Tips for implementing the math

The code uses the Eigen library for performing matrix and vector operations necessary for calculating the vectors and covariance matrix. Refer to the quick reference guide to find methods for various operations.

Operations on the pose and error vector

End-effector poses and measurement errors in code are stored as a vector with 7 components. The first three components store XYZ positions and the remaining four store the four components of the orientation quaternion.

\[\begin{split}\begin{bmatrix} x \\ y \\ z \\ q_x \\ q_y \\ q_z \\ q_w \end{bmatrix}\end{split}\]

double x, y, z, q_x, q_y, q_z, q_w;

Eigen::Vector<double, 7> vector {x, y, z, q_x, q_y, q_z, q_w};

Vector math like additions, subtractions, multiplication/division with scalar values can be done directly using normal C++ operators like +, *, /.

The library supports element-wise operations on Eigen::Array objects but not on Eigen::Vector types. To perform element-wise operations on Eigen::Vector objects, you can use the array() method to obtain an Eigen::Array wrapper to apply operations on. The entire list of available operations can be found here.

For example, performing an element-wise square operation on a vector using the square() method looks like this:

\[\begin{split}\begin{bmatrix} x^2 \\ y^2 \\ z^2 \\ {q_x}^2 \\ {q_y}^2 \\ {q_z}^2 \\ {q_w}^2 \end{bmatrix}\end{split}\]

auto vector_squared = Eigen::Vector<double, 7>(vector.array().square());

The returned value from square() method is not an Eigen::Vector object. It either needs to be casted back to that type or used as a parameter for initializing a new object of that type.

For finding the transpose of the vector, simply use the transpose() method.

\[\begin{split}\begin{bmatrix} x \\ y \\ z \\ q_x \\ q_y \\ q_z \\ q_w \end{bmatrix}^T\end{split}\]

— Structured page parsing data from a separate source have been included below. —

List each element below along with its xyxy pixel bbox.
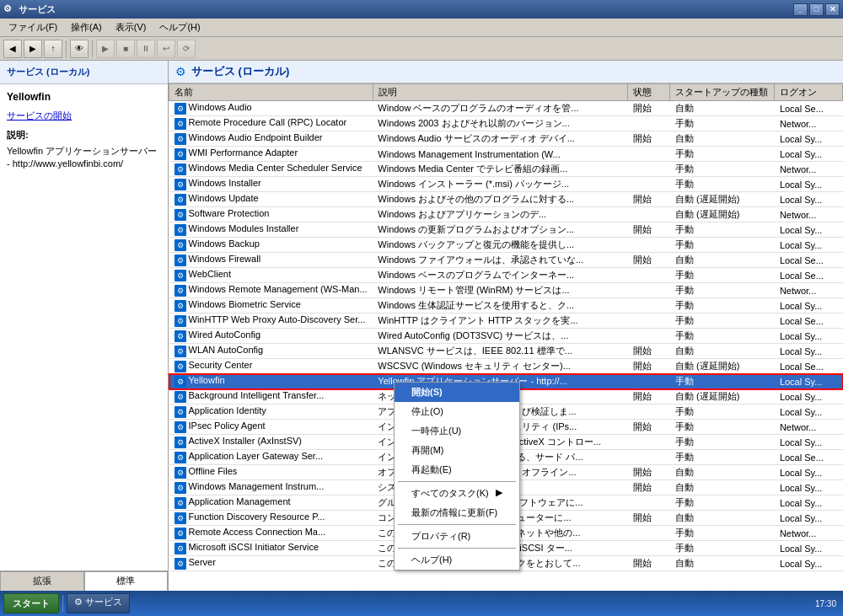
toolbar-btn3[interactable]: ⏸ xyxy=(137,40,155,58)
system-tray: 17:30 xyxy=(815,599,840,608)
context-menu-separator xyxy=(398,524,516,525)
cell-name: ⚙Background Intelligent Transfer... xyxy=(169,389,373,404)
table-row[interactable]: ⚙Windows InstallerWindows インストーラー (*.msi… xyxy=(169,177,843,192)
cell-startup: 自動 (遅延開始) xyxy=(670,207,775,222)
toolbar-btn4[interactable]: ↩ xyxy=(157,40,175,58)
table-row[interactable]: ⚙Windows FirewallWindows ファイアウォールは、承認されて… xyxy=(169,253,843,268)
table-row[interactable]: ⚙Windows Biometric ServiceWindows 生体認証サー… xyxy=(169,298,843,313)
context-menu-item[interactable]: ヘルプ(H) xyxy=(395,550,519,570)
table-row[interactable]: ⚙WebClientWindows ベースのプログラムでインターネー...手動L… xyxy=(169,268,843,283)
table-row[interactable]: ⚙Software ProtectionWindows およびアプリケーションの… xyxy=(169,207,843,222)
table-row[interactable]: ⚙Windows Media Center Scheduler ServiceW… xyxy=(169,162,843,177)
taskbar-item-services[interactable]: ⚙ サービス xyxy=(67,593,130,613)
cell-startup: 自動 (遅延開始) xyxy=(670,192,775,207)
table-row[interactable]: ⚙Windows Remote Management (WS-Man...Win… xyxy=(169,283,843,298)
row-icon: ⚙ xyxy=(175,285,186,297)
cell-logon: Local Sy... xyxy=(775,435,843,450)
table-row[interactable]: ⚙WinHTTP Web Proxy Auto-Discovery Ser...… xyxy=(169,313,843,329)
cell-name: ⚙Windows Audio Endpoint Builder xyxy=(169,131,373,147)
cell-startup: 手動 xyxy=(670,541,775,556)
cell-desc: WLANSVC サービスは、IEEE 802.11 標準で... xyxy=(373,344,627,359)
menu-view[interactable]: 表示(V) xyxy=(109,19,153,35)
table-row[interactable]: ⚙Windows AudioWindow ベースのプログラムのオーディオを管..… xyxy=(169,101,843,116)
table-row[interactable]: ⚙Windows Audio Endpoint BuilderWindows A… xyxy=(169,131,843,147)
cell-logon: Local Sy... xyxy=(775,222,843,238)
cell-startup: 自動 xyxy=(670,556,775,571)
context-menu-item[interactable]: 開始(S) xyxy=(395,383,519,402)
table-row[interactable]: ⚙Windows BackupWindows バックアップと復元の機能を提供し.… xyxy=(169,238,843,253)
col-header-desc[interactable]: 説明 xyxy=(373,84,627,101)
toolbar-up[interactable]: ↑ xyxy=(44,40,62,58)
title-bar: ⚙ サービス _ □ ✕ xyxy=(0,0,843,19)
cell-startup: 手動 xyxy=(670,116,775,131)
menu-action[interactable]: 操作(A) xyxy=(64,19,109,35)
context-menu-separator xyxy=(398,548,516,549)
table-row[interactable]: ⚙Windows Modules InstallerWindows の更新プログ… xyxy=(169,222,843,238)
tab-standard[interactable]: 標準 xyxy=(84,571,169,591)
right-panel-header: ⚙ サービス (ローカル) xyxy=(169,61,843,83)
table-row[interactable]: ⚙WLAN AutoConfigWLANSVC サービスは、IEEE 802.1… xyxy=(169,344,843,359)
toolbar-btn2[interactable]: ■ xyxy=(116,40,135,58)
context-menu[interactable]: 開始(S)停止(O)一時停止(U)再開(M)再起動(E)すべてのタスク(K)▶最… xyxy=(394,382,520,570)
left-panel-content: Yellowfin サービスの開始 説明: Yellowfin アプリケーション… xyxy=(0,84,168,570)
cell-status xyxy=(628,147,670,162)
row-icon: ⚙ xyxy=(175,118,186,130)
table-row[interactable]: ⚙Remote Procedure Call (RPC) LocatorWind… xyxy=(169,116,843,131)
toolbar-show-hide[interactable]: 👁 xyxy=(70,40,89,58)
cell-status xyxy=(628,526,670,541)
context-menu-item[interactable]: 再開(M) xyxy=(395,441,519,460)
cell-name: ⚙Application Identity xyxy=(169,404,373,420)
context-menu-item[interactable]: 停止(O) xyxy=(395,402,519,421)
context-menu-item[interactable]: 一時停止(U) xyxy=(395,421,519,441)
cell-name: ⚙Remote Access Connection Ma... xyxy=(169,526,373,541)
row-icon: ⚙ xyxy=(175,224,186,236)
table-row[interactable]: ⚙Wired AutoConfigWired AutoConfig (DOT3S… xyxy=(169,329,843,344)
menu-help[interactable]: ヘルプ(H) xyxy=(153,19,207,35)
toolbar-btn5[interactable]: ⟳ xyxy=(177,40,196,58)
row-icon: ⚙ xyxy=(175,133,186,145)
cell-startup: 自動 xyxy=(670,465,775,480)
col-header-logon[interactable]: ログオン xyxy=(775,84,843,101)
cell-status xyxy=(628,298,670,313)
cell-name: ⚙Windows Update xyxy=(169,192,373,207)
col-header-startup[interactable]: スタートアップの種類 xyxy=(670,84,775,101)
minimize-button[interactable]: _ xyxy=(793,3,808,16)
context-menu-item[interactable]: プロパティ(R) xyxy=(395,527,519,546)
maximize-button[interactable]: □ xyxy=(809,3,824,16)
col-header-status[interactable]: 状態 xyxy=(628,84,670,101)
cell-name: ⚙Windows Firewall xyxy=(169,253,373,268)
cell-name: ⚙Function Discovery Resource P... xyxy=(169,511,373,526)
cell-name: ⚙IPsec Policy Agent xyxy=(169,420,373,435)
cell-startup: 手動 xyxy=(670,147,775,162)
cell-name: ⚙Application Layer Gateway Ser... xyxy=(169,450,373,465)
cell-logon: Local Se... xyxy=(775,359,843,374)
cell-startup: 手動 xyxy=(670,495,775,511)
cell-desc: Windows Audio サービスのオーディオ デバイ... xyxy=(373,131,627,147)
row-icon: ⚙ xyxy=(175,345,186,357)
desc-label: 説明: xyxy=(7,129,161,142)
cell-logon: Local Sy... xyxy=(775,177,843,192)
context-menu-item[interactable]: 再起動(E) xyxy=(395,460,519,479)
close-button[interactable]: ✕ xyxy=(825,3,840,16)
context-menu-item[interactable]: 最新の情報に更新(F) xyxy=(395,503,519,522)
row-icon: ⚙ xyxy=(175,254,186,266)
start-button[interactable]: スタート xyxy=(3,593,59,613)
toolbar-btn1[interactable]: ▶ xyxy=(96,40,115,58)
menu-file[interactable]: ファイル(F) xyxy=(2,19,64,35)
context-menu-item[interactable]: すべてのタスク(K)▶ xyxy=(395,484,519,503)
toolbar-forward[interactable]: ▶ xyxy=(24,40,42,58)
cell-logon: Local Sy... xyxy=(775,465,843,480)
cell-name: ⚙Windows Backup xyxy=(169,238,373,253)
col-header-name[interactable]: 名前 xyxy=(169,84,373,101)
table-row[interactable]: ⚙Security CenterWSCSVC (Windows セキュリティ セ… xyxy=(169,359,843,374)
table-row[interactable]: ⚙WMI Performance AdapterWindows Manageme… xyxy=(169,147,843,162)
cell-name: ⚙Server xyxy=(169,556,373,571)
toolbar-back[interactable]: ◀ xyxy=(3,40,22,58)
cell-logon: Local Se... xyxy=(775,253,843,268)
start-service-link[interactable]: サービスの開始 xyxy=(7,110,161,122)
tab-extended[interactable]: 拡張 xyxy=(0,571,84,591)
table-row[interactable]: ⚙Windows UpdateWindows およびその他のプログラムに対する.… xyxy=(169,192,843,207)
cell-status: 開始 xyxy=(628,511,670,526)
cell-name: ⚙Windows Modules Installer xyxy=(169,222,373,238)
row-icon: ⚙ xyxy=(175,452,186,463)
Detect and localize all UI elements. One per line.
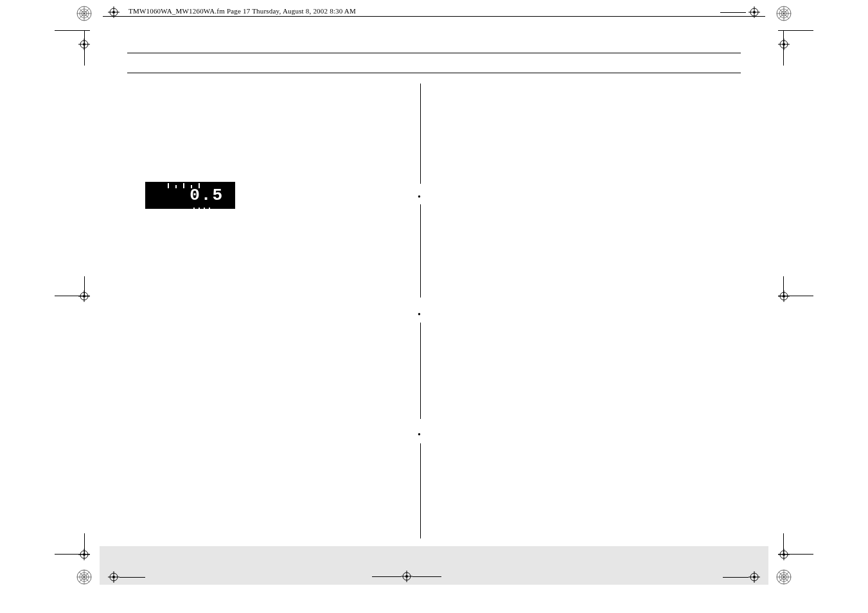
svg-point-0 [77,6,91,21]
register-mark-mid-right [778,290,790,302]
svg-point-14 [753,11,756,13]
svg-line-19 [779,8,789,19]
svg-line-69 [779,572,789,582]
rosette-corner-bottom-left [76,569,93,585]
svg-point-26 [780,40,788,48]
crop-bar-mid-left-h [55,296,90,296]
page-rule-2 [127,73,741,73]
crop-bar-bottom-center-l [372,576,401,577]
register-mark-lower-right [778,549,790,560]
register-mark-upper-right [778,39,790,50]
svg-point-71 [781,574,786,580]
svg-line-54 [79,572,89,582]
svg-point-21 [781,11,786,16]
svg-point-7 [110,8,118,16]
svg-line-53 [79,572,89,582]
crop-bar-mid-right-h [778,296,813,296]
svg-point-6 [82,11,87,16]
microwave-display-graphic: 0.5 [145,182,235,209]
center-divider-seg-3 [420,323,421,419]
crop-bar-mid-right-v [783,276,784,296]
crop-bar-bottom-center-r [412,576,441,577]
svg-point-5 [80,9,89,18]
svg-point-55 [80,573,89,582]
svg-point-70 [779,573,788,582]
svg-point-56 [82,574,87,580]
crop-bar-top-right [720,12,746,13]
bullet-3: • [418,431,421,440]
crop-bar-lower-left-v [84,533,85,554]
svg-point-15 [777,6,791,21]
svg-point-42 [780,551,788,558]
svg-point-10 [112,11,115,13]
footer-band [100,546,768,585]
svg-point-34 [780,292,788,300]
svg-line-3 [79,8,89,19]
svg-point-65 [777,570,791,584]
svg-point-20 [779,9,788,18]
center-divider-seg-4 [420,443,421,538]
svg-line-68 [779,572,789,582]
crop-bar-bottom-left [120,577,145,578]
crop-bar-upper-right-v [783,30,784,66]
bullet-1: • [418,193,421,202]
center-divider-seg-1 [420,84,421,184]
source-file-header: TMW1060WA_MW1260WA.fm Page 17 Thursday, … [128,7,356,15]
header-underline [103,16,765,17]
rosette-corner-top-left [76,5,93,22]
page-rule-1 [127,53,741,53]
center-divider-seg-2 [420,204,421,298]
display-bottom-ticks [191,202,224,208]
crop-bar-upper-left-v [84,30,85,66]
bullet-2: • [418,310,421,319]
crop-bar-lower-right-v [783,533,784,554]
svg-point-50 [77,570,91,584]
rosette-corner-bottom-right [775,569,792,585]
rosette-corner-top-right [775,5,792,22]
svg-line-4 [79,8,89,19]
crop-bar-mid-left-v [84,276,85,296]
svg-point-11 [750,8,758,16]
crop-bar-lower-right-h [778,554,813,555]
svg-line-18 [779,8,789,19]
crop-bar-lower-left-h [55,554,90,555]
crop-bar-bottom-right [723,577,748,578]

auto vector_transpose = vector.transpose();

Using the list of errors from measurements

When capturing the measurements for verification, the errors between the estimated end-effector poses (measured by the camera after calibration) and the reference poses (from robot’s forward kinematics) are already calculated for you and are stored in a list as an std::vector object. The size of this vector is the number of measurements taken.

\[errors = \{ e_1, e_2, e_3, \ ... \ e_n \}\]

std::vector<Eigen::Vector<double, 7>> error_vecs;

auto number_of_measurements = error_vecs.size();

A single error vector when indexed from this list would be:

\[\begin{split}e_i = \begin{bmatrix} x_i \\ y_i \\ z_i \\ {q_x}_i \\ {q_y}_i \\ {q_z}_i \\ {q_w}_i \end{bmatrix}\end{split}\]

auto e_i = error_vecs.at(i);

For accessing all the error vectors from the list, a simple range-based for loop will suffice.

for (const auto& e_i: error_vecs) {

    // Do something with e_i

}

Formulas for reference

Sample Mean

\[\bar{e} = \frac{1}{n} \sum_{i=1}^{n} e_i\]

\(n\) is the number of measurements.

Sample Covariance

\[S = \frac{1}{n - 1} \sum_{i=1}^{n} (e_i - \bar{e}) (e_i - \bar{e})^T\]

\(e_i - \bar{e}\) is the deviation of an error from sample mean error.

Sum of Squared Errors

\[\begin{split}SSE = \sum_{i=1}^{n} \begin{bmatrix} x_i^2 \\ y_i^2 \\ z_i^2 \\ {q_x}_i^2 \\ {q_y}_i^2 \\ {q_z}_i^2 \\ {q_w}_i^2 \end{bmatrix}\end{split}\]

The square operation on the error vector \(e_i\) is element-wise.